Optimal cut-off point for PD-L1 H-score was determined by the area under the curve (AUC) of the receiver operating characteristic (ROC) curve at the highest positive likelihood ratio point for OS. PD-L1 expression was dichotomized into two groups (high and low), using a cut-off score of ≥ 190. OS was measured from the diagnosis of local recurrence until confirmed death or the date of last follow-up through April 2016.

These statistical analyses were performed with SPSS 16.0. Measurement data were presented as mean ± standard error (S.E.M) Chi square test was used to assess the level of PD-1 and PD-L1 correlated with various clinical parameters such as age, clinical stage, anemia and tumor necrosis before re-therapy. T-test was used to evaluate the association of PD1 / PD-L1 with HB, neutrophil counts and platelet after normality test (Kolmogorov-Smirnov test).
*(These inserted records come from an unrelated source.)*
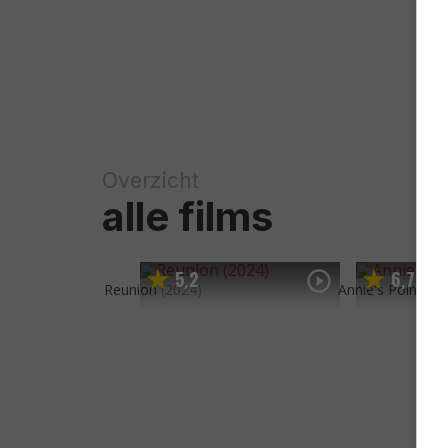
Overzicht
alle films
5
2
6
7
,
,
Reunion
(2024)
Annie's Point
(20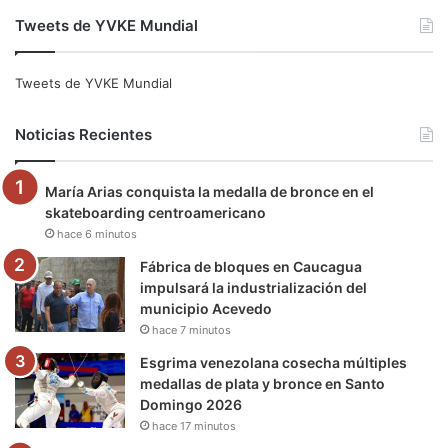
a
w
o
n
e
i
Tweets de YVKE Mundial
c
i
u
s
l
k
e
t
T
t
e
T
Tweets de YVKE Mundial
b
t
u
a
g
o
Noticias Recientes
o
e
b
g
r
k
María Arias conquista la medalla de bronce en el
o
r
e
r
a
skateboarding centroamericano
hace 6 minutos
k
a
m
Fábrica de bloques en Caucagua
m
impulsará la industrialización del
municipio Acevedo
hace 7 minutos
Esgrima venezolana cosecha múltiples
medallas de plata y bronce en Santo
Domingo 2026
hace 17 minutos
Nonparametric Mann-Whitney U test was applied to evaluate the association of PD-1 / PD-L1 with lymphocyte count and neutrophil / lymphocyte ratio. Survival analysis was depicted by Kaplan-Meier method. Univariate analysis and multivariate analysis were performed with log-rank test and Cox regression analysis, respectively. P value < 0.05 was used to denote statistical significant, and all reported P values were two sided. P values were marked as * P < 0.05, ** P <0.01, *** P < 0.001, indicating different level of significance.